Finally, as I mentioned, we're considering options that will help us with better evaluating impact and responsiveness of community development activities, recognizing that volume alone is not sufficient, that volume of activities alone is not sufficient. Therefore, we're seeking feedback on the concept of impact scores that would help to provide a more detailed picture of the impact of a bank's community development financing activities. And again, we'll rely on performance context in evaluating both impact and responsiveness of community development financing activities.
Jackson: Great. There [have] also been questions around the rationale for raising the threshold for banks that will be rated on the community development performance. Can you tell us some more about the thinking there?

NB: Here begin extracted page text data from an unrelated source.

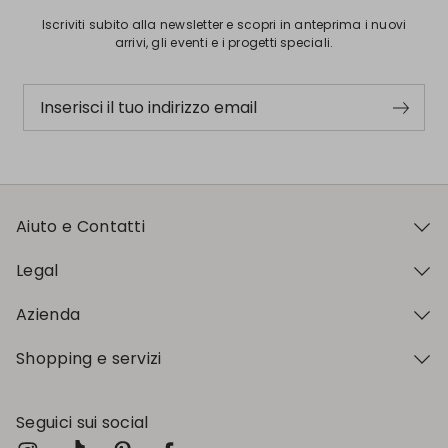
Iscriviti subito alla newsletter e scopri in anteprima i nuovi
arrivi, gli eventi e i progetti speciali.
Inserisci il tuo indirizzo email
Aiuto e Contatti
Legal
Azienda
Shopping e servizi
Seguici sui social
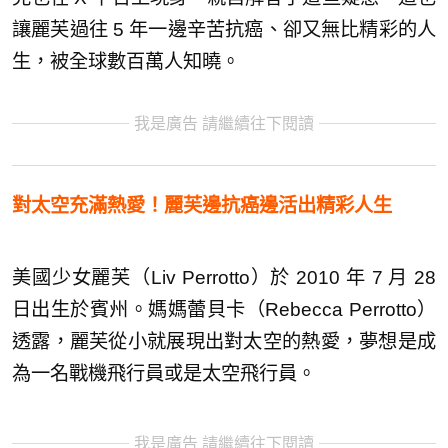
讓麗芙過往 5 年一邊辛苦抗癌、卻又無比精彩的人
生，被全球數百萬人知曉。
我是廣告 請繼續往下閱讀
對太空充滿熱愛！麗芙邊抗癌邊活出精彩人生
美國少女麗芙（Liv Perrotto）於 2010 年 7 月 28
日出生於賓州。媽媽蕾貝卡（Rebecca Perrotto）
透露，麗芙從小就展現出對太空的熱愛，夢想是成
為一名戰機飛行員或是太空飛行員。
我是廣告 請繼續往下閱讀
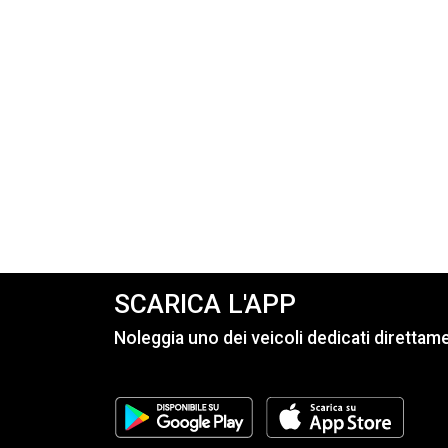
SCARICA L'APP
Noleggia uno dei veicoli dedicati diretta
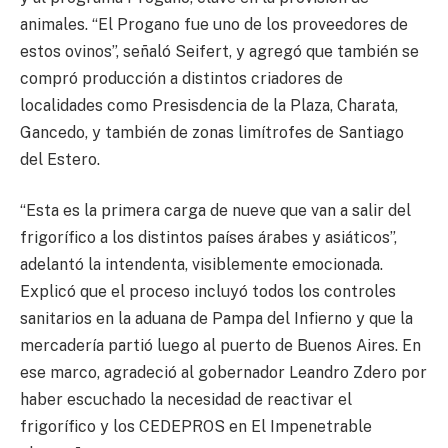
animales. “El Progano fue uno de los proveedores de
estos ovinos”, señaló Seifert, y agregó que también se
compró producción a distintos criadores de
localidades como Presisdencia de la Plaza, Charata,
Gancedo, y también de zonas limítrofes de Santiago
del Estero.
“Esta es la primera carga de nueve que van a salir del
frigorífico a los distintos países árabes y asiáticos”,
adelantó la intendenta, visiblemente emocionada.
Explicó que el proceso incluyó todos los controles
sanitarios en la aduana de Pampa del Infierno y que la
mercadería partió luego al puerto de Buenos Aires. En
ese marco, agradeció al gobernador Leandro Zdero por
haber escuchado la necesidad de reactivar el
frigorífico y los CEDEPROS en El Impenetrable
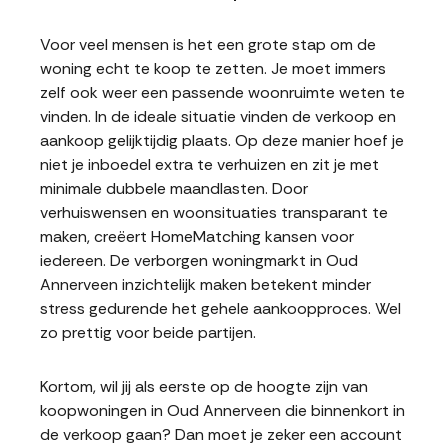
Voor veel mensen is het een grote stap om de
woning echt te koop te zetten. Je moet immers
zelf ook weer een passende woonruimte weten te
vinden. In de ideale situatie vinden de verkoop en
aankoop gelijktijdig plaats. Op deze manier hoef je
niet je inboedel extra te verhuizen en zit je met
minimale dubbele maandlasten. Door
verhuiswensen en woonsituaties transparant te
maken, creëert HomeMatching kansen voor
iedereen. De verborgen woningmarkt in Oud
Annerveen inzichtelijk maken betekent minder
stress gedurende het gehele aankoopproces. Wel
zo prettig voor beide partijen.
Kortom, wil jij als eerste op de hoogte zijn van
koopwoningen in Oud Annerveen die binnenkort in
de verkoop gaan? Dan moet je zeker een account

Farr: Sure, sure. That's another important point and an important one to clarify. So as I mentioned, the evaluation approach would establish procedures for small banks and large banks—large retail banks–based on the institution asset size, and importantly, we would eliminate the current intermediate small bank category in order to reduce complexity and create a more consistent evaluation standard. Currently, as I'm sure many of you are aware, the asset threshold between small and intermediate—all right, I'll take a step back. Currently, we have three sets of evaluation procedures: one for small banks, one for intermediate small banks, and one for large banks. The asset threshold between small and intermediate small banks is currently about $326 million and the threshold between intermediate small banks and large banks is about $1.3 billion. We're seeking feedback on whether to set the asset threshold differentiating between small and large banks at either $750 million or a billion [dollars].
We're aware that under this proposed framework, increasing the small banks threshold above the existing $326 million limit would reduce the scope of activities that are evaluated under CRA for some banks compared to the approach used today. Banks that are currently subject to the community development test under the intermediate small bank would no longer be subject to that test. However, while increasing the threshold might limit some of the community development activities evaluated for purposes of CRA, it would also better tailor the compliance and data implications of the proposed community development test to really focus more on those banks that have substantial community development activity. But as I stated, this is an important area for public comment and feedback and specifically, we're interested in how this might impact smaller rural communities that might rely more heavily on banks that are currently subject to the intermediate small bank procedures.
Jackson: Yeah, I see we received a question in the chat that addresses this as well around would it make sense to align large bank asset size with the current $1.3 million threshold for CRA reporting? I think what we're really saying here is—and correct me if I'm wrong Jessica—is we want people to submit comments and their opinions on this is due to submission of the information that people have in their markets that will help answer this question going forward. Is that correct?
Farr: That is definitely correct and recognizing that there will also be comments on the other end saying that CRA's large bank category does not align with how we consider large banks under any other regulatory framework and that we should consider increasing the asset threshold between small and large banks to something much higher. So very much so.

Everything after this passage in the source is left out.